何とか安く済ませる方法を探していると、海外でリビルド業者が見つかりました。
1,900ドルでリビルド品が販売されています。これには400ドルのコアチャージが含まれているので、交換の際に取り外した部品を送り返すことで実質1,500ドルになります。現物修理については要問い合わせとありました。これでなんとかなりそう!?
まとめ
VANOS故障について考えられる部品の価格を一通り調べてみましたが、全体的に高額修理になりがちのようです。
また、VANOS異常はメーターやナビ画面では「エンジン異常」としか表示されないため、診断機でディフェクトメモリーを確認しない限りVANOS異常と診断するのは難しいと思います。
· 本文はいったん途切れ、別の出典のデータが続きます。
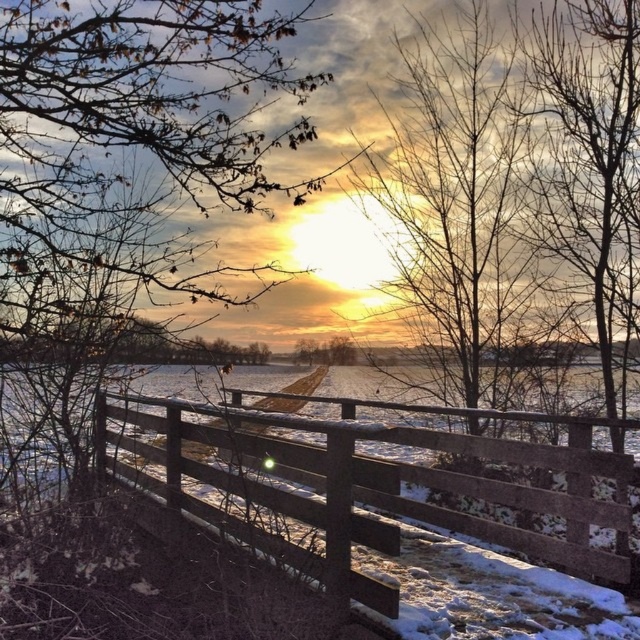 Which is below, wooden fence at center or bare wood tree at upper right?

wooden fence at center is lower down.

From the picture: Who is positioned more to the left, wooden fence at center or bare wood tree at upper right?

From the viewer's perspective, wooden fence at center appears more on the left side.

Locate an element on the screen. The height and width of the screenshot is (640, 640). wooden fence at center is located at coordinates (371, 486).

Is point (76, 280) less distant than point (596, 83)?

That is True.

Does brown leafy branches at upper left have a greater width compared to bare wood tree at upper right?

Yes, brown leafy branches at upper left is wider than bare wood tree at upper right.

Is point (16, 173) positioned after point (620, 269)?

No, it is not.

At what (x,y) coordinates should I click in order to perform the action: click on brown leafy branches at upper left. Please return your answer as a coordinate pair (x, y). Looking at the image, I should click on (131, 154).

Find the location of a particular element. The image size is (640, 640). bare wood tree at upper right is located at coordinates (589, 156).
次に、VANOS異常と診断された場合の故障部位の特定ですがざっくりと、片バンクのみにディフェクトメモリーが入っているなら調整ユニットやソレノイド、両バンクにディフェクトメモリーが入っているならホースやポンプを疑う……といった流れになるかと思います。
現実的には、片バンクの場合はまずソレノイドバルブを交換、症状が改善されない場合は調整ユニットの交換と、費用が安いものから交換していくのがいいでしょう。ただし調整ユニットの交換となると、前述したように片側40~50万円の出費を覚悟する必要がありそうです。
ホースやポンプの故障の場合、どちらも部品交換はオイルパンを外しての作業となるため、工賃が高くつくのが痛いところです。こちらについても、ホースを交換しつつポンプは点検に留め、症状が改善されなければポンプ交換という流れになるかと思います。ポンプ交換となると、リビルドでも30~40万円は見ておかないといけません。
ディーラーに修理を依頼すれば、ディフェクトメモリーに従い疑わしい部品全てを交換することになるでしょう。当然、ほぼ一発で完治するとは思いますが、もちろん費用は恐ろしいことに(汗)
ちなみに、私のM5については少し希望の光が見えましたので、次回お伝えしたいと思います。